高校からは、地元に戻りアパートで一人暮らしをしている。家賃やら生活費は、バイトをして調達しているが、高校生の稼げる金額はたかがしれているので、両親と過ごした家を売ったお金と爺ちゃんが学費としてお金をだしてくれたので、なんとかなっている。
「よっ!トシ」
俊明に声を掛けてきたのは、友人の菊地康太だ。長身で痩せ型、いわゆるイケメンの部類で女子には人気がある。なんだかんだ面倒見がいい奴で色々あった時にも力になってくれた中学の時からの腐れ縁である。毎日、コンビニソーソン前で合流するのが習慣だ。
「おはよう。ちょっと寄ってくわ。今日は何にすっかな」
「なぁ。2年になってもコンビニか?トシ、野菜も買えよ」
「おかんか。まぁ予算と相談だな」
入学してから学校の昼食用にコンビニで買っていくのが日課になっていて、予算も500円と決めている。
「今日は、野菜サラダ系ですね。いつもありがとうございます。」
とまあ、コンビニの店員さんともちょいちょい話すくらいには顔馴染みだ。
弁当片手に歩き出せば、わりとすぐに学校だ。アパートから学校までは、徒歩で20分くらい。いつものコンビニまでくれば後5分くらいで学校に着く。
「クラス、トシと一緒がいいなぁ」
「言い方があれだけど、俺もそう願うわ」
今日は初日なので、クラス分けを確認しなくてはならない。とはいえ、クラス表を見るべく生徒達が集まり、近づくのも容易ではなさそうだ。
「あ、ごめん」
俊明の左手に誰かがぶつかった。
「…」
女の子がフラついたので咄嗟に支えたが、そのまま女の子は行ってしまった。
「康太は背が高いからいいなあ」
「つったって10センチくらいしか変わらんだろ」
「いやいや。15センチくらいだろ」
170くらいの俺と185くらいの康太。俺も低い方ではないが、周囲の生徒より明らかに一つ頭がでている。
「ま、ちょっと見てくるよ」
康太が隙間をぬって進んでいき、確認してきてくれた。
「お、やったぜ。トシ、3組で一緒だよ」
「よろしくな。康太」
「よろしく。トシ」
教室に入れば、再び同じクラスで喜ぶ者、新しく連絡先を交換する人たち、そんな様子を眺める人たちとそれぞれの様子が伺えた。
「とりあえず席確認するか」
黒板には座席表が貼ってあり、後ろから3番目という無難な場所だった。
「トシはどこよ?」
「窓側、後ろから3番目だわ」
「近いね。真ん中4番目」
荷物を置くために自分の席へ
「あ」
隣を見れば、穏やかそうな瞳にとても手入れがされているのが分かるくらいさらさらな長い黒髪、すらっとしながらも女の子らしさは十分あり、清楚可憐な女の子が座っていた。
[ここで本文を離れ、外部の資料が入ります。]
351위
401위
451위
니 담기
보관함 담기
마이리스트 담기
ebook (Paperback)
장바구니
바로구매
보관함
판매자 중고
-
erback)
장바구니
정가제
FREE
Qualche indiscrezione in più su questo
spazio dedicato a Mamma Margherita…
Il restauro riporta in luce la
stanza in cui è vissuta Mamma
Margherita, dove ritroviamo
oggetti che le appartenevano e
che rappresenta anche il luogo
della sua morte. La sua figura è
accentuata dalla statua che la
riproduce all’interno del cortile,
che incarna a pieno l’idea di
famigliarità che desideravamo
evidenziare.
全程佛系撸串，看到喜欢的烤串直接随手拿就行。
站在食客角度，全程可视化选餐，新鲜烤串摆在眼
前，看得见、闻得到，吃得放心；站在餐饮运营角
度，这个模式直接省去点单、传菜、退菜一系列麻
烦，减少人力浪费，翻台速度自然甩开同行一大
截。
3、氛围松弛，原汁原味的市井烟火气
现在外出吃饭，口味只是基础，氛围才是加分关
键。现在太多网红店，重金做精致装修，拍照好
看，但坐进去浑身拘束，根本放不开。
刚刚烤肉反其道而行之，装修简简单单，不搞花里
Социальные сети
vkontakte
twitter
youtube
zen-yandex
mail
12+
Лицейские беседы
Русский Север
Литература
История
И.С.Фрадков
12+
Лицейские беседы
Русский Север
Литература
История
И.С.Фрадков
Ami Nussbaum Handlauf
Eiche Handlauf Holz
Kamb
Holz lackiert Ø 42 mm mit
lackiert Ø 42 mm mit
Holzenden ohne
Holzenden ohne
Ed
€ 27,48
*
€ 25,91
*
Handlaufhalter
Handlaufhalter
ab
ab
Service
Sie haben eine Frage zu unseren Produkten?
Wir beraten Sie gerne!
「おはよう。去年は別クラスだったよね。よろしく。俺は新山俊明。」
とりあえず、無難に挨拶ができたと思ったが彼女から返事はない。チラリと様子を伺うと彼女がノートになにかを書いていた。
そして、ノートをパッと広げて俊明に向けて見せてきた。
(おはようございます。神崎ゆきです。よろしくお願いします!)
彼女の顔はノートで見えないが持っているてが少し震えていた。
「お、う。神崎さんね。よろしく」
俊明は、どうしたものか少し悩んだ。すると神崎さんは再びノートに書き出した。
(変ですよね、しゃべるの苦手で)
「あ、いや、ごめん。俺も書くべきなのか悩んだだけで、別に気にしないよ?」
神崎さんがぱっと笑顔になった。そして、またノートに書き出した。
(全然!しゃべってください。ありがとうございます^_^)
俊明は彼女の書いた文字、そして見た目とのギャップに少し笑った。
「顔文字かい。顔あるのに。まあ、これからよろしく」
そんな不思議な神崎さんとの出会いだった。